On Tuesday 8 December, 36 participants attended Andrew Simm’s talk on the Rapid & Fair Response to the Climate & Ecological Emergency.
Andrew gave a wide-ranging and inspiring talk about the change that is possible. We need to believe in change, he said, looking further back past the Covid crisis to the financial crisis and the Icelandic volcano, both of which caused rapid change and forced both local and systemic adaptation. In times of upheaval, such as we are in, change can happen, Andrew said.
The climate emergency has been declared in many countries, and despite the backlash against initiative such as low traffic neighbourhoods (LTNs) and other local conflict, instances of innovation such as Swiss airline pilots retrained as train drivers, are there to guide the way. Not only is change possible, but when it happens people change too, forgetting that they may initially have had their doubts, for instance with the congestion charge in Stockholm where people opposed it at first, but after a while supported it.

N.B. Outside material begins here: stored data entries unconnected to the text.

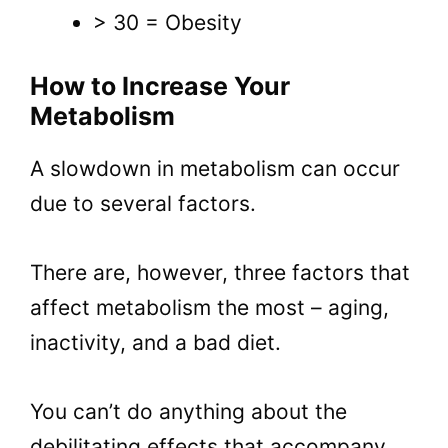
> 30 = Obesity
How to Increase Your
Metabolism
A slowdown in metabolism can occur
due to several factors.
There are, however, three factors that
affect metabolism the most – aging,
inactivity, and a bad diet.
You can’t do anything about the
debilitating effects that accompany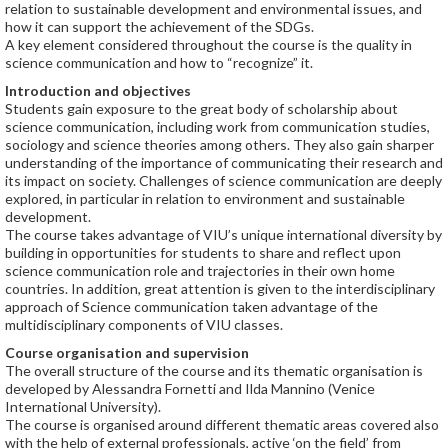
relation to sustainable development and environmental issues, and
how it can support the achievement of the SDGs.
A key element considered throughout the course is the quality in
science communication and how to “recognize” it.
Introduction and objectives
Students gain exposure to the great body of scholarship about
science communication, including work from communication studies,
sociology and science theories among others. They also gain sharper
understanding of the importance of communicating their research and
its impact on society. Challenges of science communication are deeply
explored, in particular in relation to environment and sustainable
development.
The course takes advantage of VIU’s unique international diversity by
building in opportunities for students to share and reflect upon
science communication role and trajectories in their own home
countries. In addition, great attention is given to the interdisciplinary
approach of Science communication taken advantage of the
multidisciplinary components of VIU classes.
Course organisation and supervision
The overall structure of the course and its thematic organisation is
developed by Alessandra Fornetti and Ilda Mannino (Venice
International University).
The course is organised around different thematic areas covered also
with the help of external professionals, active ‘on the field’ from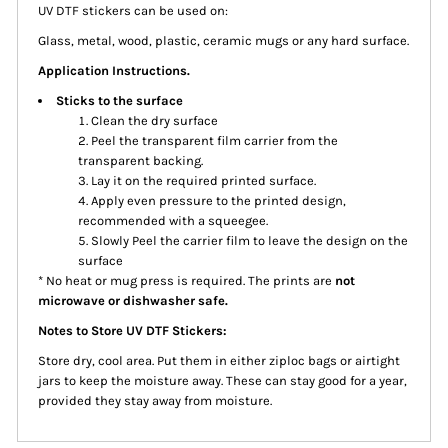
UV DTF stickers can be used on:
Glass, metal, wood, plastic, ceramic mugs or any hard surface.
Application Instructions.
Sticks to the surface
Clean the dry surface
Peel the transparent film carrier from the
transparent backing.
Lay it on the required printed surface.
Apply even pressure to the printed design,
recommended with a squeegee.
Slowly Peel the carrier film to leave the design on the
surface
* No heat or mug press is required. The prints are
not
microwave or dishwasher safe.
Notes to Store UV DTF Stickers:
Store dry, cool area. Put them in either ziploc bags or airtight
jars to keep the moisture away. These can stay good for a year,
provided they stay away from moisture.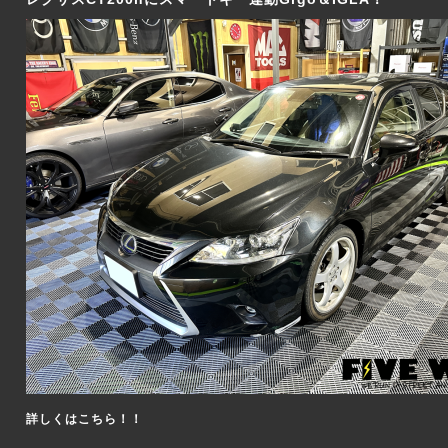
詳しくはこちら！！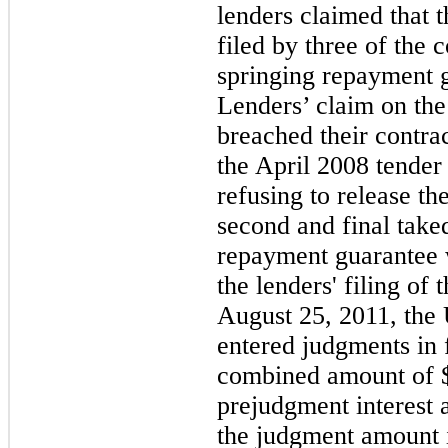
lenders claimed that 
filed by
three
of the c
springing repayment 
Lenders’ claim on the 
breached their contrac
the April 2008 tender
refusing to release th
second and final taked
repayment guarantee 
the lenders' filing of
August 25, 2011, the 
entered judgments in 
combined amount of
prejudgment interest 
the judgment amount i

Lessons too from the pandemic era, with retailers advice to ‘buy only what we need’ being perhaps a more long-term habit to gain, and with a more active state. There is a policy coherence problem, however, which means that climate policy is undermined in some cases by other policy such as investment in roads.
A key tool for everyone’s use at whatever scale is to test every project or innovation against three questions:
- Does it reduce carbon emissions, bringing us closer to 1.5 degrees?
- Does it reduce inequity, building a more inclusive and equal society?
- Does it contribute to our wellbeing?
If the answer to all three is yes, then you know you are on to a winner, and the project is a good one!